Aku benci kaleng. Bukan sembarang kaleng tentunya. Jangan tanya bila itu adalah kaleng bekas sarden yang memiliki bau amis walau ikannya sudah mati. Jangan juga menerka – nerka bahwa itu adalah kaleng bekas cat yang berlendir, sisa proyek pengecatan rumah lebaran kemarin. Tepatnya, yang tengah aku benci adalah kaleng masjid setidaknya semenjak kejadian itu lewat di depan bola mataku.

Jpeg

Hari jum’at, semua serba putih. Memang itu adalah sunnahnya ketika kaum muslimin diwajibkan untuk melaksanakan sidang jum’at dengan memakai pakaian serba putih. Dan harap dipastikan bahwa terdapat jahitan di sana – sininya agar tidak menyerupai pocong penunggu kuburan. Hari itu bukan hari jum’at biasa, karena marbot masjid bilang ada yang baru dengan suasana masjid kala itu.

Adzan berkumandang, sementara aku masih dalam perjalanan. Jangan tanya bagaimana penampilanku. Cukup religius walau tanpa sarung putih melilit kedua kakiku. Menurut pelajaran agama yang kudapat di bangku sekolahan, bahwa ketika mang Komar selaku muadzin melantunkan adzan maka seketika itu pula malaikat menutup catatan kebaikannya.

Itu menjadi sebuah pertanda buruk bagiku. Nama pemberian dari orang tuaku belum tercatat di buku amal hari jum’at milik para malaikat. Walaupun demikian, ternyata aku bukan satu – satunya manusia yang kalah cepat dengan lantunan adzan mang Komar. “Apa mereka tidak paham dengan pelajaran agama ?”, tanyaku dalam hati.
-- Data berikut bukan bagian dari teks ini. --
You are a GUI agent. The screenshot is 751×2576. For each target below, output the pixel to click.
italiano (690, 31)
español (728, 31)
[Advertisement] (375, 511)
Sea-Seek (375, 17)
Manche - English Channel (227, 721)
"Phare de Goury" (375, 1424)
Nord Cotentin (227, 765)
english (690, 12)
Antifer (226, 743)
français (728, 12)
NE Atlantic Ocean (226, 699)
Khotib sudah mulai berbicara di depan tepat ketika aku melepas sandal. Bila orang lain menganggap bahwa ini adalah sebuah penghormatan, maka aku tidak setuju. Kita menghormati khotib ketika duduk, mendengarkan dengan seksama, bukan malah melepas sandal. Tapi bagaimana lagi, satu hal yang pasti aku sudah terlambat.

Aku bergegas melangkah masuk menatap barisan shaf yang berlubang layaknya jalanan Pantura pada umumnya. “Sudah terlambat”, pikirku dalam hati. Namun, aku masih saja berdiri tanpa melaksanakan penghormatan bagi masjid dengan dua rakaat. Bukan untuk menghitung berapa banyak malaikat yang tengah berada di masjid itu, melainkan hanya sekedar untuk membuktikan omongan marbot masjid.
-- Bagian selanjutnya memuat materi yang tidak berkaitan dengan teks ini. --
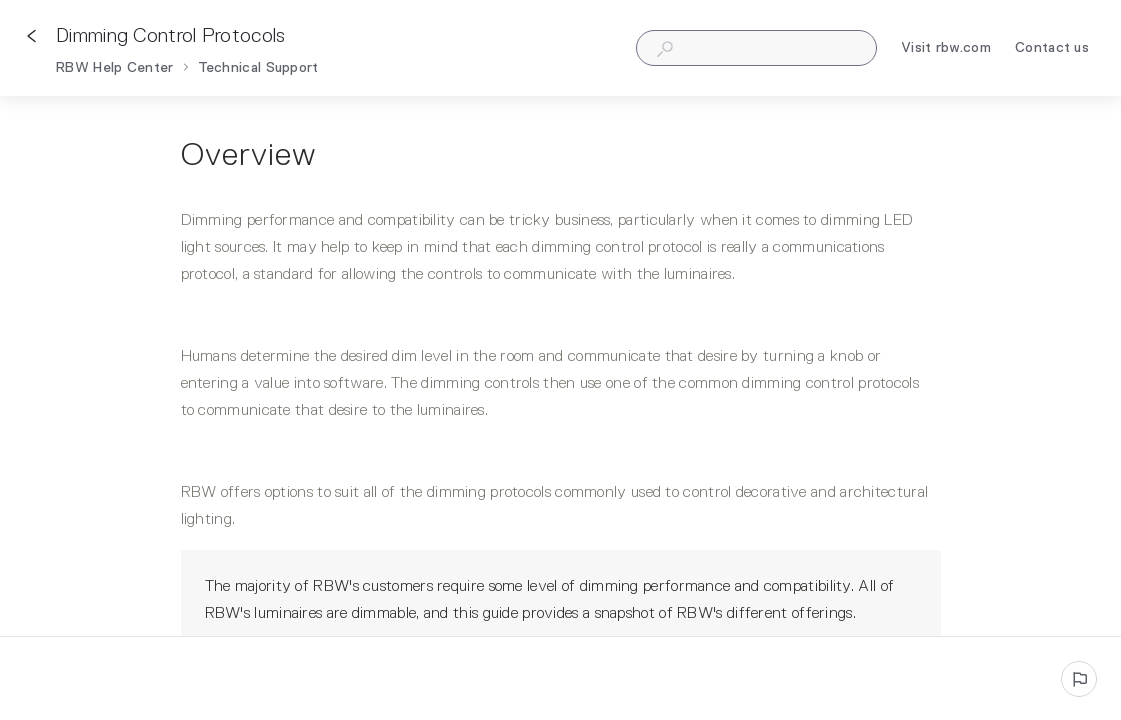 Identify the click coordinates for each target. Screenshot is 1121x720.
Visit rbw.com (946, 50)
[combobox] (756, 48)
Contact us (1052, 50)
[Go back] (32, 36)
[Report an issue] (1079, 679) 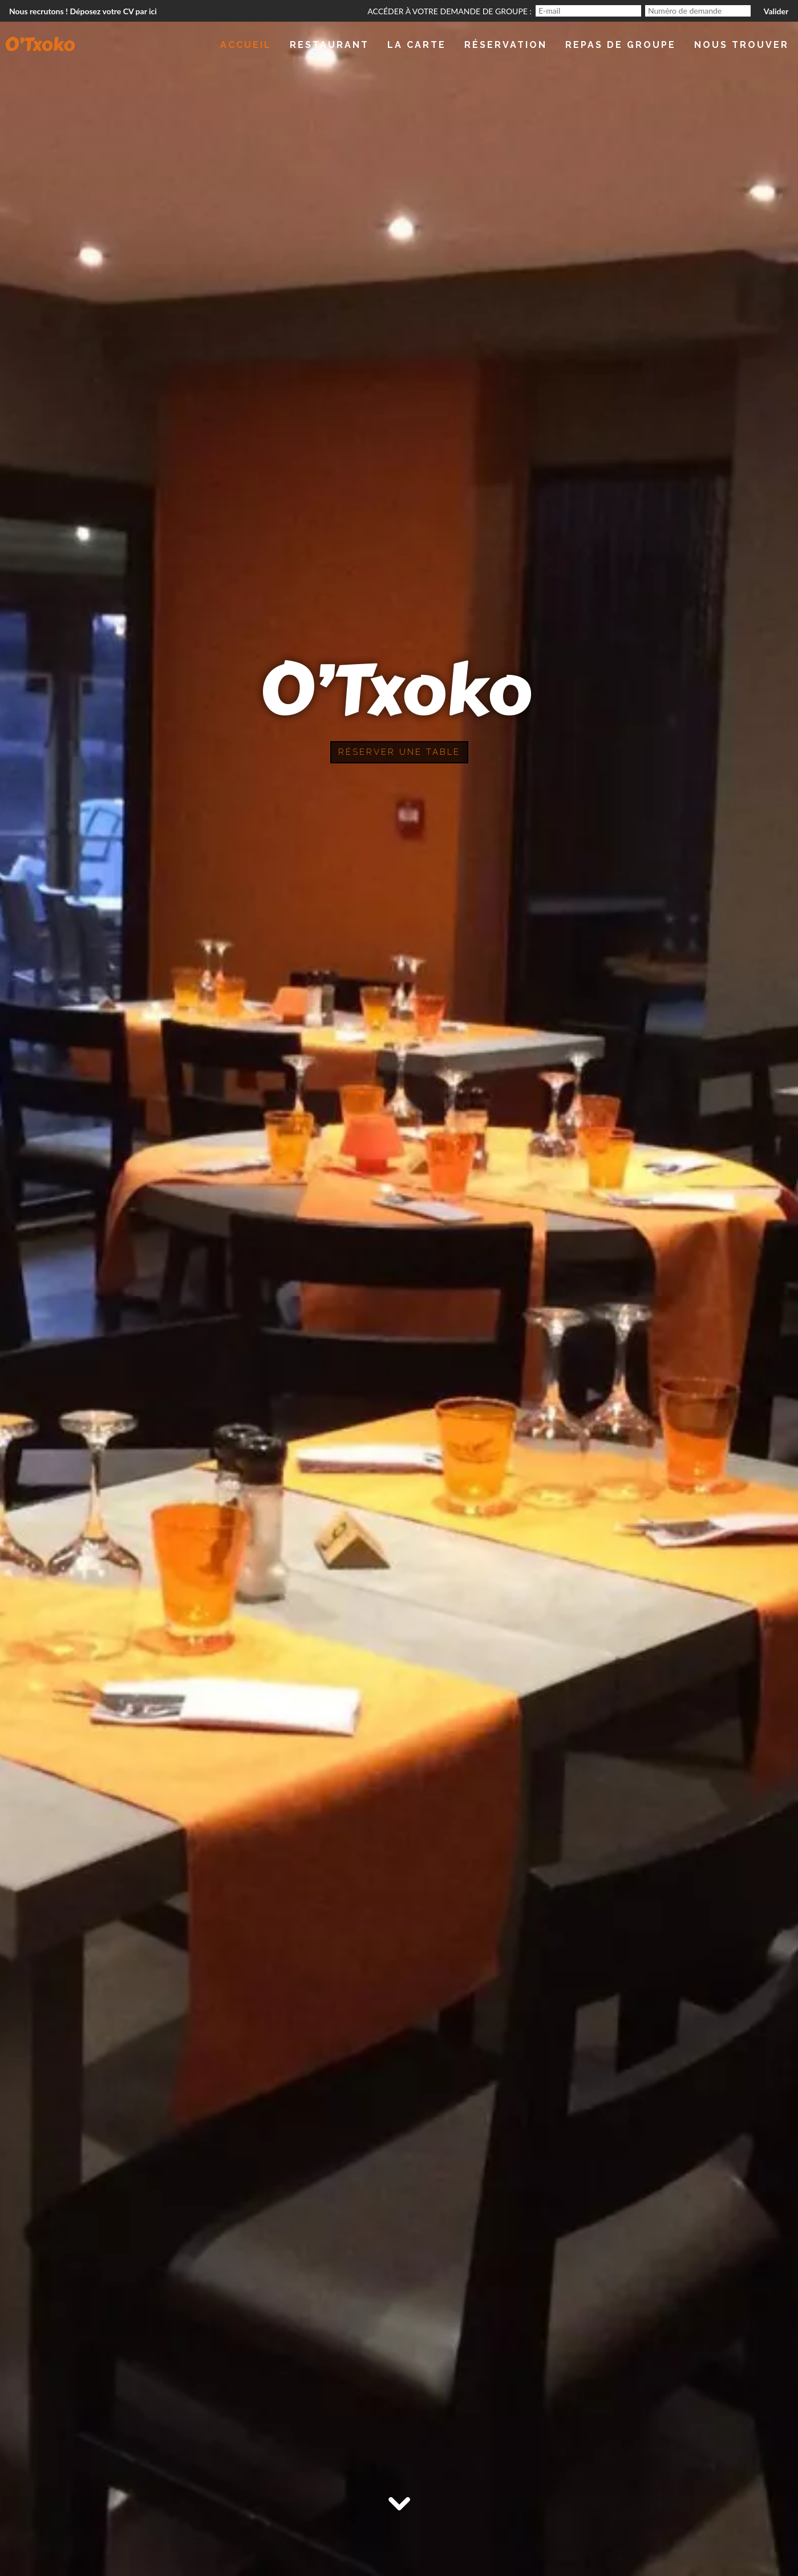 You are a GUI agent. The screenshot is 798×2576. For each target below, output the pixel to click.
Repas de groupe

“Ada yang baru, di masjid ketika jum’at besok”, seorang marbot berbicara kepadaku. Awalnya aku tidak peduli dengan omongan itu. Namun, ia tetap memaksa menjejalkan omongan yang sama itu beberapa kali hingga membuat gendang telingaku terganggu. Aku mengangguk pelan, walau banyak yang menganggap marbot itu agak kurang waras. Terakhir, ia memaksa semua percaya bahwa ia baru saja di datangi malaikat Jibril.

Benar – benar marbot gila. Itulah umpatan – umpatan yang aku dengar dari beberapa temanku yang kebetulan jengkel dengan orang itu. Aku pun sadar bahwa marbot itu agak nyeleneh omongannya semenjak malam ketika ia mengaku didatangi oleh malaikat Jibril. Bodohnya, aku masih mengikuti ucapan marbot itu.

Sejenak aku dianggap orang yang tidak terlalu penting, memandangi sekitar untuk mencari apa kira – kira yang baru. Aku mulai terganggu sementara keringat kegugupan mulai menetes di sela – sela kulitku. Hal ini akibat tatapan dari seluruh jama’ah yang menyuruhku duduk. Begitu pula dengan nada suara dari khotib, mencoba menasehatiku agar duduk. Satu hal yang pasti, aku benci marbot itu.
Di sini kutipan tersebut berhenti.